1. Voor een overzicht van de in dit geding van belang zijnde feiten en omstandigheden en de toepasselijke regelgeving verwijst de Raad naar de aangevallen uitspraak. Hij volstaat hier met het volgende.
1.1. Appellant ontvangt sinds 25 maart 2005 bijstand op grond van de Wet werk en bijstand (WWB).
1.2. In de loop van 2007 is appellant gestart met een re-integratietraject via Dordtmij. Zowel in september 2007 als in oktober 2007 was appellant gedurende enkele dagen ongeoorloofd afwezig. In verband hiermee werd op de bijstand van appellant een maatregel toegepast. Intussen werd besloten appellant over te plaatsen naar een ander, meer op de persoon van appellant toegesneden re-integratietraject. Vanaf medio november 2007 verricht appellant via re-integratiebureau De Brug gedurende halve dagen werkzaamheden voor het Buurt Service Team (hierna: BST).

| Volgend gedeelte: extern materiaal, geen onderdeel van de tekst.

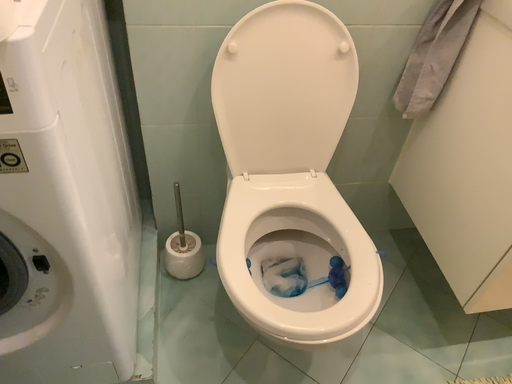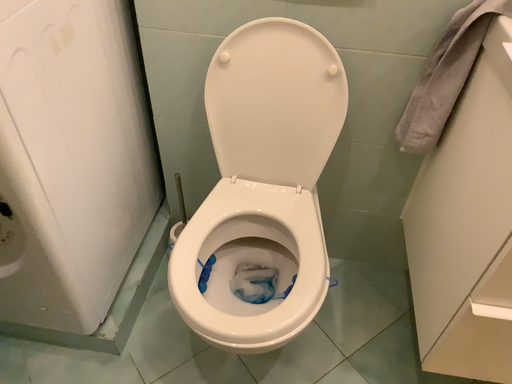 Question: Which way did the camera rotate in the video?

Choices:
 (A) rotated left
 (B) rotated right

Answer: (A)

Voor deze werkzaamheden ontvangt appellant geen loon.
1.3. De Bestuurscommissie heeft de bijstand van appellant over de maand februari 2008 verlaagd met 50%, op de grond dat in december 2007 sprake was van drie dagen ongeoorloofd verzuim, verdeeld over twee perioden, terwijl tevens sprake was van recidive.
1.4. Bij besluit van 19 maart 2008 heeft de Bestuurscommissie de bijstand van appellant met ingang van 1 maart 2008 gedurende een periode van een maand verlaagd met 100%. Dat besluit is na bezwaar gehandhaafd bij besluit van 18 september 2008. Daaraan is ten grondslag gelegd dat appellant in februari 2008 op 1 februari 2008, 18 februari 2008 tot en met 20 februari 2008 en op 29 februari 2008, zijnde vijf dagen, verdeeld over drie perioden, ongeoorloofd heeft verzuimd van zijn werk bij het BST, terwijl tevens sprake is van recidive.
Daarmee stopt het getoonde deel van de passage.